# [HOW TO COMPLETE THIS TASK]
Extract the lines that carry the string "interactable" from the listing.

# [DATA RECORDS]
++++++++++
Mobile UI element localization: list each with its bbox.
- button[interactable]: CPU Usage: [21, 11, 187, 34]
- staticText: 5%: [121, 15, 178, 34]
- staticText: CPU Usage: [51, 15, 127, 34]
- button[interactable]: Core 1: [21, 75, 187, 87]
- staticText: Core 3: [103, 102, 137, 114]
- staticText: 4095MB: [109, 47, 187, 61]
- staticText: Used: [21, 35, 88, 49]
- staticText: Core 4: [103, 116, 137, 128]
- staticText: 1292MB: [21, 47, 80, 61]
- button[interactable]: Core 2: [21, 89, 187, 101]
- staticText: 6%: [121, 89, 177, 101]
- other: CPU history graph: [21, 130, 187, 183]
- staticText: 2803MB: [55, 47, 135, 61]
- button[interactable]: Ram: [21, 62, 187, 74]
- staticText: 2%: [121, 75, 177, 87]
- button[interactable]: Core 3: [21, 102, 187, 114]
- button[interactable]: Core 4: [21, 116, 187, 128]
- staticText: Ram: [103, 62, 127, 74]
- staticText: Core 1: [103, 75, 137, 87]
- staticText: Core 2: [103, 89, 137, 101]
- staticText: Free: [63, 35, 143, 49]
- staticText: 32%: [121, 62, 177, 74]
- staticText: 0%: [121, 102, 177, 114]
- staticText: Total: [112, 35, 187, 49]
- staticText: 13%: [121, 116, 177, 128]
++++++++++
# [OUTPUT BELOW]
- button[interactable]: CPU Usage: [21, 11, 187, 34]
- button[interactable]: Core 1: [21, 75, 187, 87]
- button[interactable]: Core 2: [21, 89, 187, 101]
- button[interactable]: Ram: [21, 62, 187, 74]
- button[interactable]: Core 3: [21, 102, 187, 114]
- button[interactable]: Core 4: [21, 116, 187, 128]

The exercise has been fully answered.